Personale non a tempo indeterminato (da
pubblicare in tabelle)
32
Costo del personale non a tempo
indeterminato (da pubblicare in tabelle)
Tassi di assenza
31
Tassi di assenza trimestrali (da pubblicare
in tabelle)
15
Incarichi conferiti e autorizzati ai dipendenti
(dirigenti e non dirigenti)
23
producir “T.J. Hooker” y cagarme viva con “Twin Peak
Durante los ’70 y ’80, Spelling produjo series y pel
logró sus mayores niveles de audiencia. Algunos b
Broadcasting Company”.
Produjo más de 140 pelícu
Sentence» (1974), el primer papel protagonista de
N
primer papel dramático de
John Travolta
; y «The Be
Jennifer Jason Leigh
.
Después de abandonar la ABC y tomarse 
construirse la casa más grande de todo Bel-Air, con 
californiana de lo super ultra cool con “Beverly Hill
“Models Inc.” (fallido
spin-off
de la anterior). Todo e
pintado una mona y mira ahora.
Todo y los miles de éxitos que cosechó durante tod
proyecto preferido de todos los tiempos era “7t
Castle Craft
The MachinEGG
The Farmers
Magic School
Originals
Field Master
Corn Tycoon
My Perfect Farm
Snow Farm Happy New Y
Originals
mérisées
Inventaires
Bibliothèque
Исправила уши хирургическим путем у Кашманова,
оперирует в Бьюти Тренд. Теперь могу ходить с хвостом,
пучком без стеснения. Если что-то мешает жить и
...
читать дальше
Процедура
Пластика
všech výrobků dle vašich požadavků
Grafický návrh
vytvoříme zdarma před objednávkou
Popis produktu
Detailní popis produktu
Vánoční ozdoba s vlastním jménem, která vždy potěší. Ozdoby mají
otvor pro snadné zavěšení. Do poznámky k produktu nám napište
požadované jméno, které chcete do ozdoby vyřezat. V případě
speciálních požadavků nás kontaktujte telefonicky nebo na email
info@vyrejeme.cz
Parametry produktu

========================

*Description of the task*:
Output all of the entries, exactly as they are written.

*Exercise response*:
Personale non a tempo indeterminato (da
pubblicare in tabelle)
32
Costo del personale non a tempo
indeterminato (da pubblicare in tabelle)
Tassi di assenza
31
Tassi di assenza trimestrali (da pubblicare
in tabelle)
15
Incarichi conferiti e autorizzati ai dipendenti
(dirigenti e non dirigenti)
23
producir “T.J. Hooker” y cagarme viva con “Twin Peak
Durante los ’70 y ’80, Spelling produjo series y pel
logró sus mayores niveles de audiencia. Algunos b
Broadcasting Company”.
Produjo más de 140 pelícu
Sentence» (1974), el primer papel protagonista de
N
primer papel dramático de
John Travolta
; y «The Be
Jennifer Jason Leigh
.
Después de abandonar la ABC y tomarse 
construirse la casa más grande de todo Bel-Air, con 
californiana de lo super ultra cool con “Beverly Hill
“Models Inc.” (fallido
spin-off
de la anterior). Todo e
pintado una mona y mira ahora.
Todo y los miles de éxitos que cosechó durante tod
proyecto preferido de todos los tiempos era “7t
Castle Craft
The MachinEGG
The Farmers
Magic School
Originals
Field Master
Corn Tycoon
My Perfect Farm
Snow Farm Happy New Y
Originals
mérisées
Inventaires
Bibliothèque
Исправила уши хирургическим путем у Кашманова,
оперирует в Бьюти Тренд. Теперь могу ходить с хвостом,
пучком без стеснения. Если что-то мешает жить и
...
читать дальше
Процедура
Пластика
všech výrobků dle vašich požadavků
Grafický návrh
vytvoříme zdarma před objednávkou
Popis produktu
Detailní popis produktu
Vánoční ozdoba s vlastním jménem, která vždy potěší. Ozdoby mají
otvor pro snadné zavěšení. Do poznámky k produktu nám napište
požadované jméno, které chcete do ozdoby vyřezat. V případě
speciálních požadavků nás kontaktujte telefonicky nebo na email
info@vyrejeme.cz
Parametry produktu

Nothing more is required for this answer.